Palace de Strasbourg incarne, ainsi, un exemple éloquent de métissage architectural dans une zone d’interférences des cultures française et allemande: si sur le plan, cette salle suit le modèle originel des cinémas parisiens de son époque, en façade, il évoque une façade typiquement alsacienne austèrement modernisée dans un esprit germanique. Cela dit, il n’est pas toujours aussi facile de retracer la filiation des conceptions et rétablir la généalogie des modèles en présence des similarités mises en évidence entre l’architecture cinématographique de Strasbourg et celles des capitales de part et d’autre du Rhin. Cette question touche à une problématique de l’histoire de l’architecture à laquelle on tente parfois de remédier en recourant à la notion de « l’esprit du temps ». Des variantes plus sophistiquées en sont parfois proposées, à l’instar du concept des « lignes de force » énoncé par Jacques Lucan (2002). Sous cette optique, les cinémas de Strasbourg semblent se trouver à la croisée de plusieurs « lignes de force » : certes, les pratiques française et allemande transférées par des maîtres d’oeuvre et d’ouvrage originaires de chaque aire culturelle, mais aussi, les expériences américaines – pays qui s’affirme à partir des années 1920 comme la terre du cinéma – véhiculées par les publications, recueils et revues, voire par les films eux-mêmes. Bien que ce genre de métissage puisse être constaté dans tout type d’édifice, le cinéma y a été d’autant plus propice qu’il représentait un nouveau programme, presque sans spécificité locale, s’élaborant quasi simultanément à travers le monde, autrement dit un type d’édifice éminemment international. Par conséquent, les résultats de cette recherche ouvrent de nouveaux horizons et pourraient servir de base à de nouvelles études croisées sur l’architecture cinématographique à l’échelle transcontinentale.


NOTES

1Équivalent du terme Altdeutsch, littéralement « vieux allemand », alors utilisé pour désigner les originaires des autres états de l’Empire allemand que l’Alsace-Lorraine.

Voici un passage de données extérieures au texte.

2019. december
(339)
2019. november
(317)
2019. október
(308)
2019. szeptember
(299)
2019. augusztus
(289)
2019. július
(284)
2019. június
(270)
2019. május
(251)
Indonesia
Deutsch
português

2À titre d’exemples voir L’Architecture d’aujourd’hui, N° 3, mars 1935 : 23 et N° 2, février 1936 : 23 ; La Construction moderne, N° 26, 51e année, 29 mars 1936 : 532 (du volume annuel) et n° 17, 54e année, 19 févier 1939 : 217.

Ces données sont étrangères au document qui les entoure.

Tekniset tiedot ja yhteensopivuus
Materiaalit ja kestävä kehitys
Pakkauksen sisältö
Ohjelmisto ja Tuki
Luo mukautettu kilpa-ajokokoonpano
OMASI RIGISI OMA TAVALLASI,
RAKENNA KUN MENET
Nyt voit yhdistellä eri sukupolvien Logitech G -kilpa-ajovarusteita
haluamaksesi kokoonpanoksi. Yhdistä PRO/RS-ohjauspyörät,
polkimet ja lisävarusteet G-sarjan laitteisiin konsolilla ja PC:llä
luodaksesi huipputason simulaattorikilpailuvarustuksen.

3Pour la biographie de Pierre de Montaut, voir Midant, (1996); pour celle d’Adrienne Gorska, Bonney, (2002).

4Vladimir Scob a ensuite construit et rénové de nombreuses salles, notamment le Lutetia Cinéma à Casablanca en 1950, le Pathé Wepler à Paris en 1954, le Rialto à Nice en 1958 ; il restructurera également plusieurs cinémas dans les deux décennies suivantes, entre autres, Marignan sur les Champs Elysées, en 1968.